Prednisolone is a synthetic form of corticosteroid hormone made by the adrenal glands. Its main function is to reduce inflammation in the body, which is why it’s commonly used to treat inflammatory conditions. Prednisone also weakens the immune system, which comes in handy when treating autoimmune conditions where the immune system mistakenly attacks its own cells.
Prednisolone is used to treat a variety of conditions, some of which are:
- Allergic conditions such as bronchial asthma, atopic or contact dermatitis, allergic rhinitis, and drug hypersensitivity reactions.
- Endocrine disorders, specifically primary or secondary adrenocortical insufficiency, congenital adrenal hyperplasia, non-suppurative thyroiditis, and hypercalcemia related to sarcoidosis.
- Rheumatic disorders such as rheumatoid arthritis, systemic lupus erythematosus, ankylosing spondylitis, and psoriatic arthritis.
- Treatment of nephrotic syndrome, minimal change glomerulonephritis, and acute interstitial nephritis.

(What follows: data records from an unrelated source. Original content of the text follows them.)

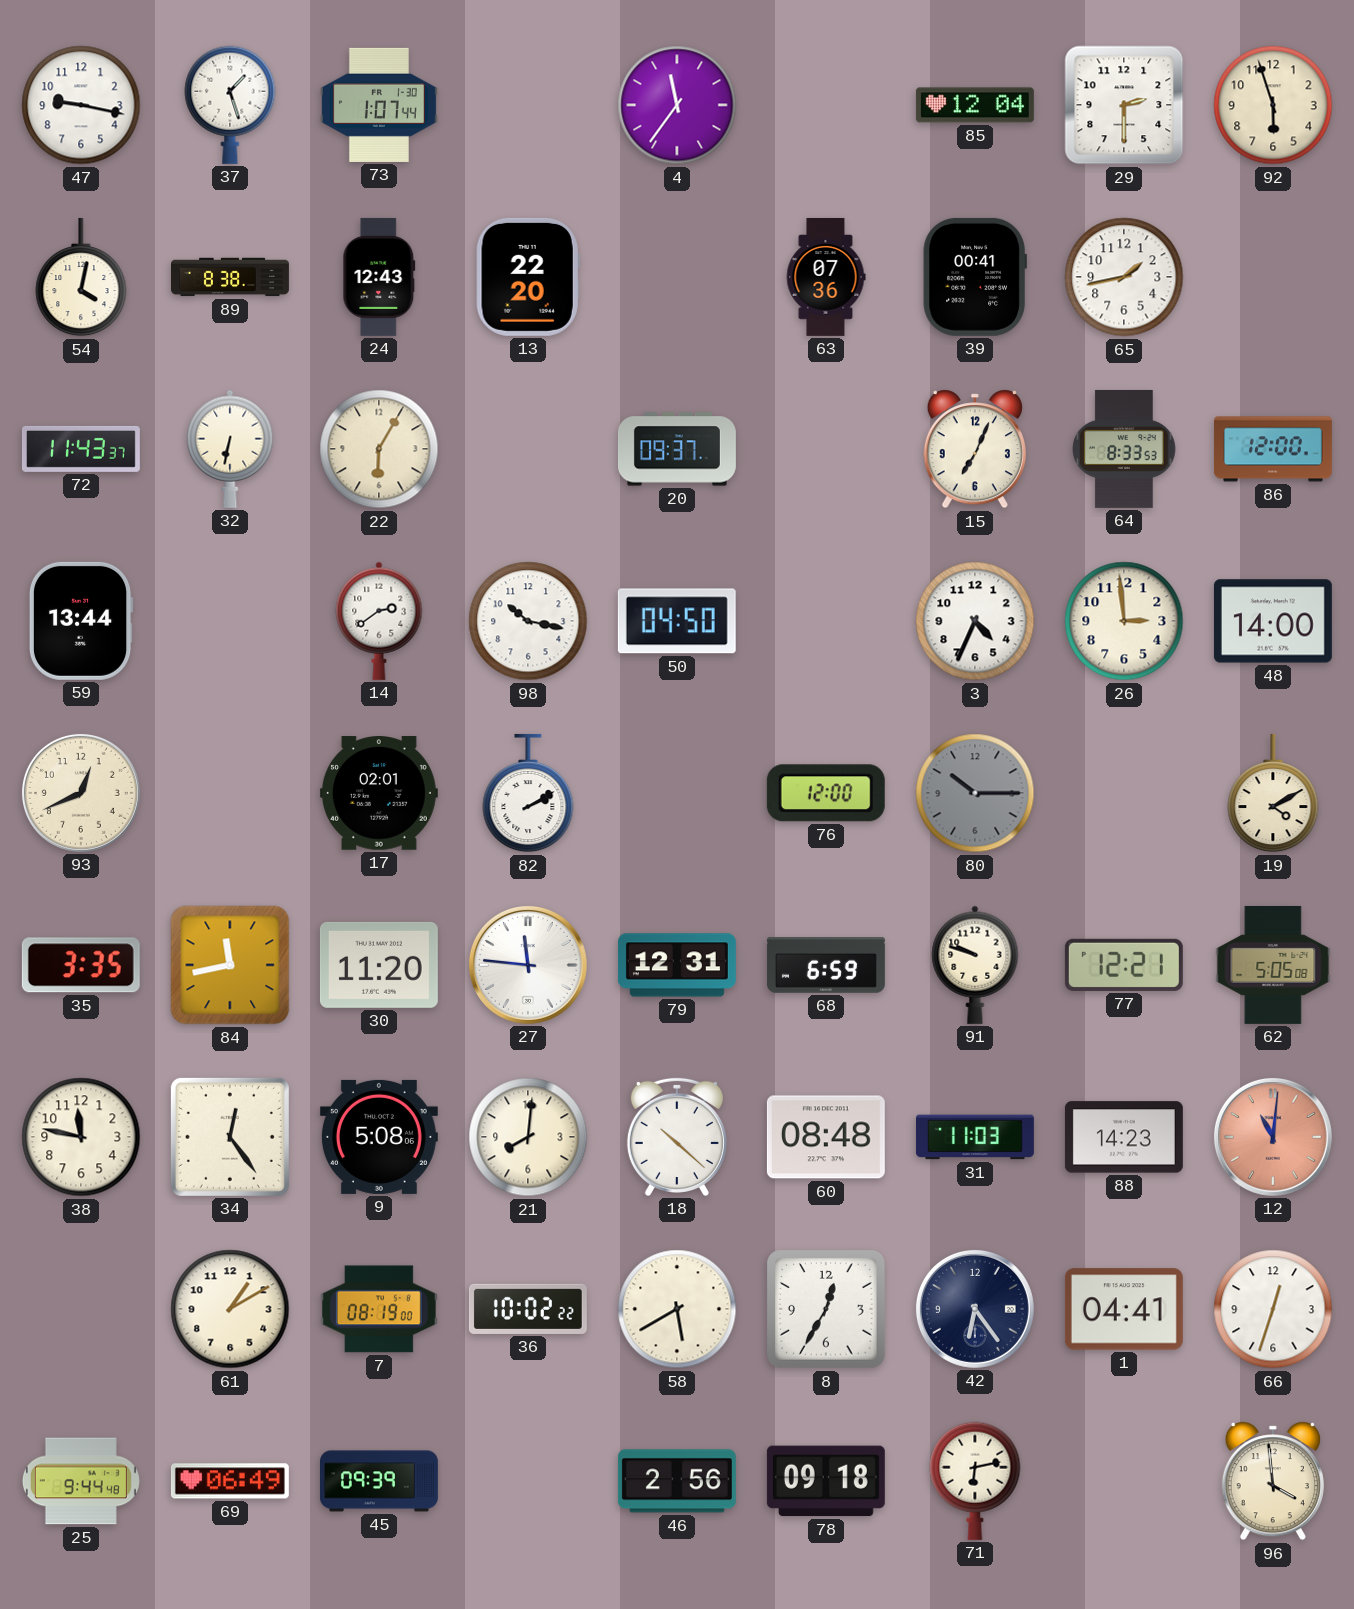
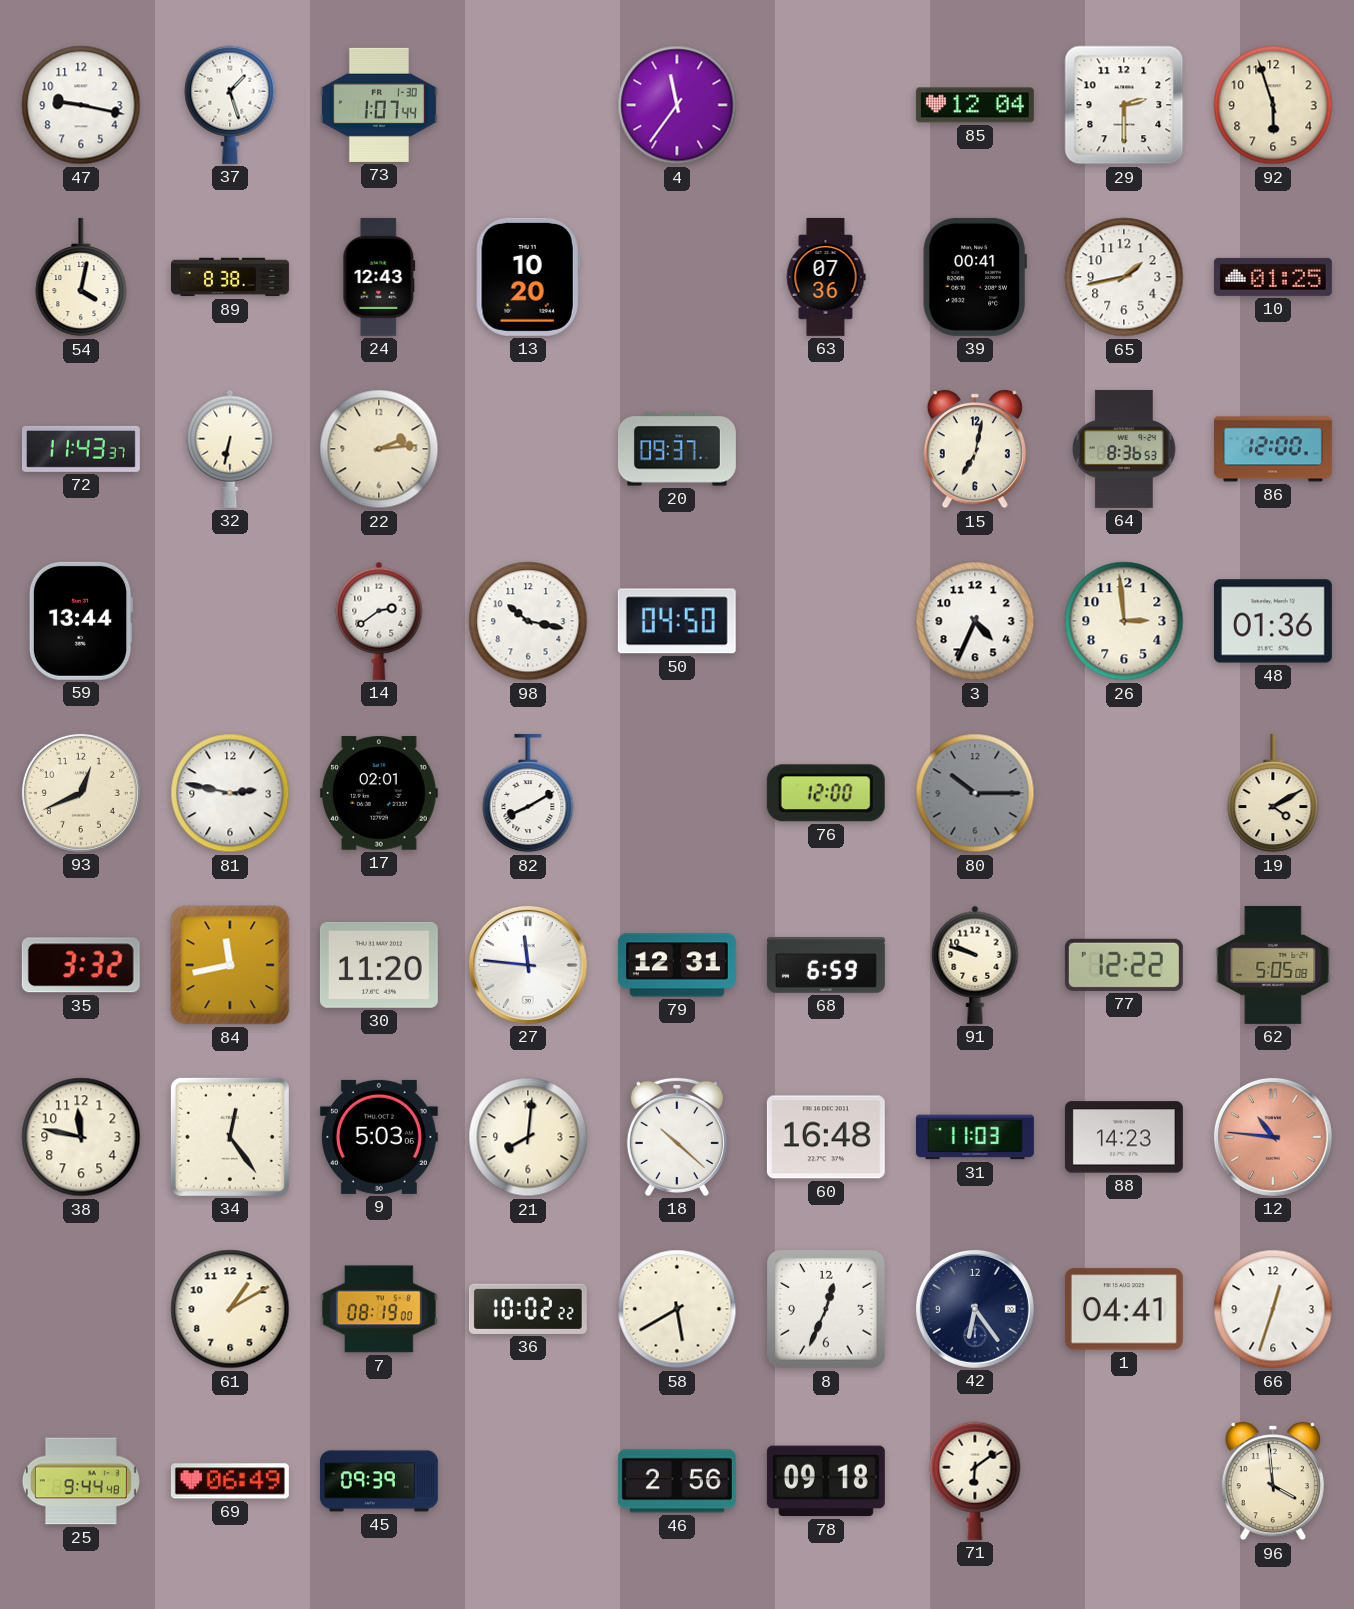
13: 22:20 -> 10:20
10: none -> 01:25
22: 6:05 -> 2:14
15: 7:04 -> 7:02
64: 8:33 -> 8:36
48: 14:00 -> 01:36
81: none -> 2:47
82: 2:10 -> 8:10
35: 3:35 -> 3:32
77: 12:21 -> 12:22
9: 5:08 -> 5:03
60: 08:48 -> 16:48
12: 11:01 -> 10:46
8: 12:35 -> 12:34
71: 6:13 -> 6:09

- Hematological disorders such as idiopathic thrombocytopenic purpura, congenital hypoplastic anemia, and acquired hemolytic anemia.
- Gastrointestinal conditions like colitis and Crohn’s disease.
- Respiratory diseases such as pulmonary fibrosis, COPD, and pulmonary aspergillosis.
- Immunosuppression in organ transplant.
Prednisolone is commonly produced in a tablet form although concentrated prednisolone solutions taken orally are also available. This drug is a prescription medication and is usually administered at the lowest dose possible and for the shortest possible duration. The dosage should be individualized according to the severity of the illness and the patient’s response to this drug. Patients who are administered this drug should also be closely monitored and drug dosage should be adjusted accordingly from time to time.
This medication may cause several side effects, including:
- Increased susceptibility to infections due to immunosuppressive properties of prednisolone. Infections such as chickenpox or measles could be fatal to those taking high doses of prednisolone.
- Secondary adrenal insufficiency or ‘steroid withdrawal symptoms’ may occur with long term prednisolone therapy that is stopped abruptly instead of slowly tapering off.
- Increased risk of diabetes mellitus or exacerbation of pre-existing diabetes as long term use of prednisolone can raise blood sugar levels.
- Insomnia, depression, and mood swings.
- Growth retardation in children.
- Impaired wound healing, petechiae, ecchymoses and thin, fragile skin.
- Menstrual irregularities.
- Increased risk of osteoporosis
- Rarely, anaphylaxis or drug hypersensitivity reactions.
Prednisolone is contraindicated in certain conditions. Those include:
- Hypersensitivity reactions to the active substance or any other excipients in the tablet
- Systemic fungal infection
- Individuals recently administered live vaccine
- Acute infections particularly herpes zoster and herpes simplex.
- History of peptic ulcer
Since there is not much clinical evidence available regarding the usage of prednisolone in pregnant mothers, it should be given with caution after careful assessment of the potential risks and benefits to the mother and fetus. However, breastfeeding mothers can be given this medication as it rarely affects the baby. Prednisolone should also be used with caution when given concomitantly with other medications such as phenobarbital, carbamazepine, phenytoin, NSAIDs, rifampicin, isoniazid, anticoagulants, and antihyperglycemic drugs as these drugs could reduce the efficacy of prednisolone or could potentially cause some serious side effects. For example, the concurrent usage of NSAIDs with prednisolone may increase the risk of developing peptic ulcers or gastrointestinal bleeding.
In conclusion, prednisolone remains the mainstay treatment for most inflammatory conditions. However, long term use of prednisolone may lead to some adverse effects as mentioned. This drug should always be used with caution and only taken as prescribed by the doctor. Prednisolone should never be stopped immediately as this could result in secondary adrenal insufficiency or ‘steroid withdrawal symptoms’.